# Melbourne Beach



## BlueWater (Jun 14, 2011)

I will be in the Melbourne Beach area around the 27-29th. My boss has enlisted me to put him on some sharks after he has seen the several I have caught at CNS. I hear great things about Melbourne but any advice would greatly be appreciated.


----------



## solid7 (Dec 31, 2010)

My advice... Don't mess up. LOL!


----------



## solid7 (Dec 31, 2010)

In all seriousness... Just keep a constant eye on the surf. There are definitely sharks here, right now. You just never know when you'll be onto one, unless it's obvious that you have some good bait action. Lots of guys like to do the night thing. Down in Mel Beach, you'll have to watch out for night fishing. We're still in the Sea Turtle nesting season, and you're more than likely to catch some flak from the Sea Turtle Preservation Society if you have a light out on the beach. (I understand that they are trying to do a good work, but these people can be real a-holes for no good reason)

Other than that, pair up with some local talent. I'm not much of a shark fisherman, but I can certainly point you to some good spots. I've even got some bait in the freezer that needs clearing. If you are interested, get in touch with me. I'm 3 miles north of Melbourne Beach in Indialantic.


----------



## BlueWater (Jun 14, 2011)

Haha advice taken! We will be around the PAFB from what ive been told. Not familiar with Melbourne at all. Whats the water looking like around you now? We have alot of seaweed washing ashore from those winds. 

Waiting for the cold fronts to come in so we can get those water temps down and pompano bite on! Pomps are my targeted species of choice. Hoping for a good pomp bite this year.


----------



## solid7 (Dec 31, 2010)

Give me a call when you land. I think I can still do you right on the pompano. Our beaches have changed a lot since Sandy blew through.
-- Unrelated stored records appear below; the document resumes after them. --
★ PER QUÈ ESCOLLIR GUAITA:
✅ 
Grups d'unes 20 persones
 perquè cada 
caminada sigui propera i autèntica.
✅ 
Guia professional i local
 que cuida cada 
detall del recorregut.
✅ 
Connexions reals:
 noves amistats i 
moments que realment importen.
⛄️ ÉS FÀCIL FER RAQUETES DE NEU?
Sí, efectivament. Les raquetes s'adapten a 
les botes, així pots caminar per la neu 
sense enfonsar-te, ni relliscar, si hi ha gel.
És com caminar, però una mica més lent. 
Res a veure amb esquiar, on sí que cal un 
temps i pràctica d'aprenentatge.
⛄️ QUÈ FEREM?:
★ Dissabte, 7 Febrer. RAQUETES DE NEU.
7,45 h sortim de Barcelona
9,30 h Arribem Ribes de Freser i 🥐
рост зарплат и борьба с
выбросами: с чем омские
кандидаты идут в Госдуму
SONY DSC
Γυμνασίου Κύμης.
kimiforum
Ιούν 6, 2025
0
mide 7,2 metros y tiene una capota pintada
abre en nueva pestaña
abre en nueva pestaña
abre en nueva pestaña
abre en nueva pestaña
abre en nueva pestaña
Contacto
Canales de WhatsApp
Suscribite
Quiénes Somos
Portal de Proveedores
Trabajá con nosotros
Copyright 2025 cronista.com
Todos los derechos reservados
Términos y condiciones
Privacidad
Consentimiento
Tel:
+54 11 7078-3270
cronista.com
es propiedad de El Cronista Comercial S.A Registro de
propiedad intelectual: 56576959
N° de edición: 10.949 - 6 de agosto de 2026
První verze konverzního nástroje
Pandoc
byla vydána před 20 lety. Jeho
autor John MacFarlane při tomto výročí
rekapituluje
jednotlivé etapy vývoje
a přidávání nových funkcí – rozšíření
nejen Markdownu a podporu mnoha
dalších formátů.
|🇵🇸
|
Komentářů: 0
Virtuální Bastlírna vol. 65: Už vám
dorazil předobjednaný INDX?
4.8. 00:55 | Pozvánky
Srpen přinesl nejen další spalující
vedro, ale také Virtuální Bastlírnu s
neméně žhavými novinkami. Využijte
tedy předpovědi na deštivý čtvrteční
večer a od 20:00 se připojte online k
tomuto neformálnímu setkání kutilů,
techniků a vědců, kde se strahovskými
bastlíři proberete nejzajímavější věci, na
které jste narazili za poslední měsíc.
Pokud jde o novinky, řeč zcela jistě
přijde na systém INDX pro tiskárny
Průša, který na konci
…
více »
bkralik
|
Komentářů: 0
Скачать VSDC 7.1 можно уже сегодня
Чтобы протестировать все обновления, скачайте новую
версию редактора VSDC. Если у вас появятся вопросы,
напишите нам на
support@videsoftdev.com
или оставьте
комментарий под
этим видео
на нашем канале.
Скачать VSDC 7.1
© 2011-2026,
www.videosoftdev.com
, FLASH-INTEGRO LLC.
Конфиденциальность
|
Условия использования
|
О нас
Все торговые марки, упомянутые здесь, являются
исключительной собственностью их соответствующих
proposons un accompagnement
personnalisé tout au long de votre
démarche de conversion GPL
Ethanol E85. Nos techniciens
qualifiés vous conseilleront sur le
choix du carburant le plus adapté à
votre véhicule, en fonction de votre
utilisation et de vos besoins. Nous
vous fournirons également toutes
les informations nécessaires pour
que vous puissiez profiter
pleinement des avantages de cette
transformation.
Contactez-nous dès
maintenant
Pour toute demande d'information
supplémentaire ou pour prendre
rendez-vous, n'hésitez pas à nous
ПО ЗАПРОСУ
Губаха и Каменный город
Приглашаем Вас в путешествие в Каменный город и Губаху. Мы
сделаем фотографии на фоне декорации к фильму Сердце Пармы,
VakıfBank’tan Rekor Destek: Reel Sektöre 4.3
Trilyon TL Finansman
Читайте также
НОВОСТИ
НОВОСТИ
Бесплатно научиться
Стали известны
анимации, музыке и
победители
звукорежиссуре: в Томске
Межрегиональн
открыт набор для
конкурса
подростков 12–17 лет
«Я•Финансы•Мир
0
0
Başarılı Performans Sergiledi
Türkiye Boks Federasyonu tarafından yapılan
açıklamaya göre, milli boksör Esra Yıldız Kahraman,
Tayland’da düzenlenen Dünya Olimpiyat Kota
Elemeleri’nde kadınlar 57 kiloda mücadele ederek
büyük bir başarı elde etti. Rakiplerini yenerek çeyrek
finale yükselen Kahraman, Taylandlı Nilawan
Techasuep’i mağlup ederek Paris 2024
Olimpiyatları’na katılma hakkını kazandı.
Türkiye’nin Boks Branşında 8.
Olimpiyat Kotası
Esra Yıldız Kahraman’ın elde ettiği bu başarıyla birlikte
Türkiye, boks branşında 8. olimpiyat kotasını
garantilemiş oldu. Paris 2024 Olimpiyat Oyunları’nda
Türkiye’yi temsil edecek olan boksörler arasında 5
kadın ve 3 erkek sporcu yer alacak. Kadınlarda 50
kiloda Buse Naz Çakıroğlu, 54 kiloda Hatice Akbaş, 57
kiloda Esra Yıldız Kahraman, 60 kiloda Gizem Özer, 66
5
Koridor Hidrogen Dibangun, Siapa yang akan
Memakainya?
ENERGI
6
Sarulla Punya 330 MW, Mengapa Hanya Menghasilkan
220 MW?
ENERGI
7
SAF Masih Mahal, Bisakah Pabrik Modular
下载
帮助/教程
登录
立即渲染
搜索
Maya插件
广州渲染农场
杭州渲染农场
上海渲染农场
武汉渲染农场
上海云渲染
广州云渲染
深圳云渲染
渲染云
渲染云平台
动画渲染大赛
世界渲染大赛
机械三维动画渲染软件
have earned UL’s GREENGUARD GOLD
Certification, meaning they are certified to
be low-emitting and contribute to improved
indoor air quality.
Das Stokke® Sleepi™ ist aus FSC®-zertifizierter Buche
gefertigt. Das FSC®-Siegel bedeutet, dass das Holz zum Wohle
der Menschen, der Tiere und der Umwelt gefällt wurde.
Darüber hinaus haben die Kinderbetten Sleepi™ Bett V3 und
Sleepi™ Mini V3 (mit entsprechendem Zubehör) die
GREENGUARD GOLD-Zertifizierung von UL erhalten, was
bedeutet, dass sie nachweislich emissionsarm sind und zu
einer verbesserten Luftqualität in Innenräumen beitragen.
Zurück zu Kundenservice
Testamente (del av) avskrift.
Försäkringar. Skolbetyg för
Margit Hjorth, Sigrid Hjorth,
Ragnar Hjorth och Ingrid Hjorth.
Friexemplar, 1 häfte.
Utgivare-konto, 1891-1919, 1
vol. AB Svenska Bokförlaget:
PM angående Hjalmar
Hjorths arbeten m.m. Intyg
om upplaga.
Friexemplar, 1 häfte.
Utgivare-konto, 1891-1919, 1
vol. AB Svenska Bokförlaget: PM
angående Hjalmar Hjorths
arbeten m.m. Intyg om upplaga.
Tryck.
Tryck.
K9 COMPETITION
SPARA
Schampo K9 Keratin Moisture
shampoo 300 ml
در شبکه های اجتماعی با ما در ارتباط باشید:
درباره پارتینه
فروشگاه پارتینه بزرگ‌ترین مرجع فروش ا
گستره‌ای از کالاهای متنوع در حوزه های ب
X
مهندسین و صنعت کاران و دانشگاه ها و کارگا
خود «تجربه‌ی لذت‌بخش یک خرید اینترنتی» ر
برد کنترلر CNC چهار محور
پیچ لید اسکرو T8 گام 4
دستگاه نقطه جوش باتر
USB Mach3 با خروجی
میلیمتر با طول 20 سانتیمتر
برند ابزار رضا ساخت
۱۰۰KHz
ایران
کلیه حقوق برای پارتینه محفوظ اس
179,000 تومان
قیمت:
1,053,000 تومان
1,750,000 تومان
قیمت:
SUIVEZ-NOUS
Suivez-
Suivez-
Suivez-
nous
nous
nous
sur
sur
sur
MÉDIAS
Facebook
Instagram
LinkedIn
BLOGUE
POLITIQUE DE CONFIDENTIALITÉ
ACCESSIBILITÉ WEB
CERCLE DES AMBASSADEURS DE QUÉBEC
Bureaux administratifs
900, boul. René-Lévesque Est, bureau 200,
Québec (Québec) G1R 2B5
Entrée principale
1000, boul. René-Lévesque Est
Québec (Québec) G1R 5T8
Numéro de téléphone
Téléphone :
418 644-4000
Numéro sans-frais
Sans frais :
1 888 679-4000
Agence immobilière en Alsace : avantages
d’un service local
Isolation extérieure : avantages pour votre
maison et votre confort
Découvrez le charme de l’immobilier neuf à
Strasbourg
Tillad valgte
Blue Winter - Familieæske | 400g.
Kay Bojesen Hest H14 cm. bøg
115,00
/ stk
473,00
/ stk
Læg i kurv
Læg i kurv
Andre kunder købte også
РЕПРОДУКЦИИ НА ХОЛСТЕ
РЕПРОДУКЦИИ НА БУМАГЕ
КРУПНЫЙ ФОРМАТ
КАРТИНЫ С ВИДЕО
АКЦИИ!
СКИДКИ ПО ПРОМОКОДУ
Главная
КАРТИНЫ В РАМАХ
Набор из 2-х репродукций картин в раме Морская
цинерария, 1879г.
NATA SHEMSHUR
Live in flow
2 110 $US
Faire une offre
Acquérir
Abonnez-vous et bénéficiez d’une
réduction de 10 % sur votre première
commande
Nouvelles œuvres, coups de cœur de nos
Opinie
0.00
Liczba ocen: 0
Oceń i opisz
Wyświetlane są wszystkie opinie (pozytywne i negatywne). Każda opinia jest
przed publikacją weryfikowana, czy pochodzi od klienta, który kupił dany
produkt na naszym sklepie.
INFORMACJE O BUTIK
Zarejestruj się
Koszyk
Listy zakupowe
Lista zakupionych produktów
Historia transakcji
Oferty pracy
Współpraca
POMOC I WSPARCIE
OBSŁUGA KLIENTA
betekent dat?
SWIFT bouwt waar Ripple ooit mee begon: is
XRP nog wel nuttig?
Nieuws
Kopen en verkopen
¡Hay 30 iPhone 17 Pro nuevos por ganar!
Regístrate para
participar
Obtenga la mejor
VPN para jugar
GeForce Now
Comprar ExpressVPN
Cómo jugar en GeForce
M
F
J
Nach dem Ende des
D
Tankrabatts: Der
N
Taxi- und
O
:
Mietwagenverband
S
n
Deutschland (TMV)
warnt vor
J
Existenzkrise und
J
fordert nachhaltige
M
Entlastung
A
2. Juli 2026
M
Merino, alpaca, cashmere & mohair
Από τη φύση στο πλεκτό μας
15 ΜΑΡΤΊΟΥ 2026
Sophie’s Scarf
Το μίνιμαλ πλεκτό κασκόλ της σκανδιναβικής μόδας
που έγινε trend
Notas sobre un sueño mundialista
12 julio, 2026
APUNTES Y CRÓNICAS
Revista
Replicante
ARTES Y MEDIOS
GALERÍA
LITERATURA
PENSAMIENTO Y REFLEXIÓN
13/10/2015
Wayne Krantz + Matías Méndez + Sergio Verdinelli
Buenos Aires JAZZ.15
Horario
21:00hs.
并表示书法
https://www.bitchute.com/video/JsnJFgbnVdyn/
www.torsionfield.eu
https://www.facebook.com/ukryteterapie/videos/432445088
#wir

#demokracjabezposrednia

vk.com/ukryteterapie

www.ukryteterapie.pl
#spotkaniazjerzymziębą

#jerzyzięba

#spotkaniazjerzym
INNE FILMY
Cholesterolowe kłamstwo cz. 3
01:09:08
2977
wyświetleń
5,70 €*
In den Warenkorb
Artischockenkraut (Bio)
PAFB is tough territory. That's nowhere near Melbourne Beach, though. There are huge wormrock shelves up there, and it's not a great place for someone unfamiliar with the territory to launch a fresh expedition. There are certain tackle combinations that you want to use there, or you're going to send a good deal of your $$$ to tackle hell. Sharks? I wouldn't even think of it, unless you plan on paddling your baits well past the obstacles. Even then, you gotta bring 'em back in, sometime.

That being said, PAFB area is a phenomenal place to fish pompano, IF (and only if) you know what you're doing. They stack up real nice in there, but again, the treacherous terrain.

Melbourne beach is another 10-12 miles south of PAFB.


----------



## BlueWater (Jun 14, 2011)

Wow good to know...ill pass on the info to him and see if he would be willing to take a little further drive. 

Now when you say rough terrain, I am assuming your referring to rocks and structure? 

Ill most definetly have to make another trip for the pompano bite. Have to get my foot in the door with the boss man first. Lol.


----------